Sorgen gibt es etwa auf Spiekeroog, die als einzige der sieben Ostfriesischen Inseln bislang ohne Glasfaseranbindung ist. Seit einigen Monaten laufen die Planungen für eine solche Verbindung, Mitte Oktober sollte ein entsprechender Förderantrag gestellt werden. Aus Sicht der Kreisverwaltung in Wittmund ist nun offen, inwieweit der bislang etwa auch für die Spiekerooger Glasfaseranbindung eingeplante Förderanteil überhaupt kompensierbar sei. „Wir haben da starke Zweifel“, teilte ein Sprecher der Kreisverwaltung vor einigen Wochen mit.
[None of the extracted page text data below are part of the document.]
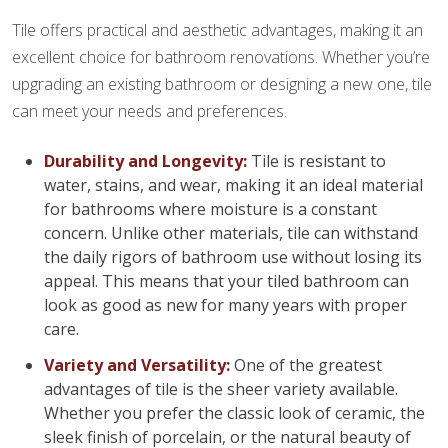
Tile offers practical and aesthetic advantages, making it an
excellent choice for bathroom renovations. Whether you’re
upgrading an existing bathroom or designing a new one, tile
can meet your needs and preferences.
Durability and Longevity:
Tile is resistant to
water, stains, and wear, making it an ideal material
for bathrooms where moisture is a constant
concern. Unlike other materials, tile can withstand
the daily rigors of bathroom use without losing its
appeal. This means that your tiled bathroom can
look as good as new for many years with proper
care.
Variety and Versatility:
One of the greatest
advantages of tile is the sheer variety available.
Whether you prefer the classic look of ceramic, the
sleek finish of porcelain, or the natural beauty of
Wie reagiert die Telekommunikationsbranche ?

Sowohl die Branchenverbände VATM und Breko (Bundesverband Breitbandkommunikation) als auch Glasfaseranbieter wie EWE Tel (Oldenburg) sehen kein Problem darin, dass sich Niedersachsen nicht mehr an der Glasfaser-Förderung beteiligt. „Die wegfallenden Fördergelder in Niedersachsen werden nicht zu weniger Glasfaserausbau führen“, ist Norbert Westfal, Sprecher der Geschäftsführung bei EWE Tel, überzeugt. Beim VATM sieht man den Wegfall der Förderung sogar als Chance. „Das Beispiel Niedersachsen könnte beweisen, dass man mit weniger Förderung mehr erreichen kann“, sagte VATM-Geschäftsführer Jürgen Grützner dem Branchenportal „golem.de“.

Telekommunikationsunternehmen sehen Verbesserungsbedarf beim geförderten Glasfaserausbau.

WIE DER GEFÖRDERTE GLASFASERAUSBAU ABLÄUFT Förderung für schnelles Internet am Bedarf vorbei?

Jörg Schürmeyer Oldenburg

Dafür notwendig sei aber eine verbesserte Förderung, insbesondere eine bessere Verzahnung zwischen gefördertem und eigenwirtschaftlichem Ausbau. Fördermaßnahmen sollten mit Bedacht dort eingesetzt werden, wo kein eigenwirtschaftlicher Ausbau stattfindet, so Westfal. „Sie dürfen nicht dazu führen, dass eigene Investitionen der ausbauenden Telekommunikationsunternehmen de facto verdrängt werden.“ Seine Forderung: „Bundesweit sollten die Förderbedingungen so angepasst werden, dass der eigenwirtschaftliche Ausbau Priorität genießt.“


EWE ist sowohl im eigenwirtschaftlichen als auch im geförderten Glasfaserausbau aktiv. Der eigenwirtschaftliche Ausbau wird seit 2020 von der Glasfaser Nordwest übernommen, einem Gemeinschaftsunternehmen von EWE und Deutscher Telekom. Im geförderten Ausbau hat EWE nach Unternehmensangaben seit 2017 in 145 Ausschreibungsverfahren in 19 Landkreisen den Zuschlag erhalten. Aktuell verlegen EWE und Fördermittelgeber etwa Glasfaserkabel im Landkreis Oldenburg und in der Wesermarsch.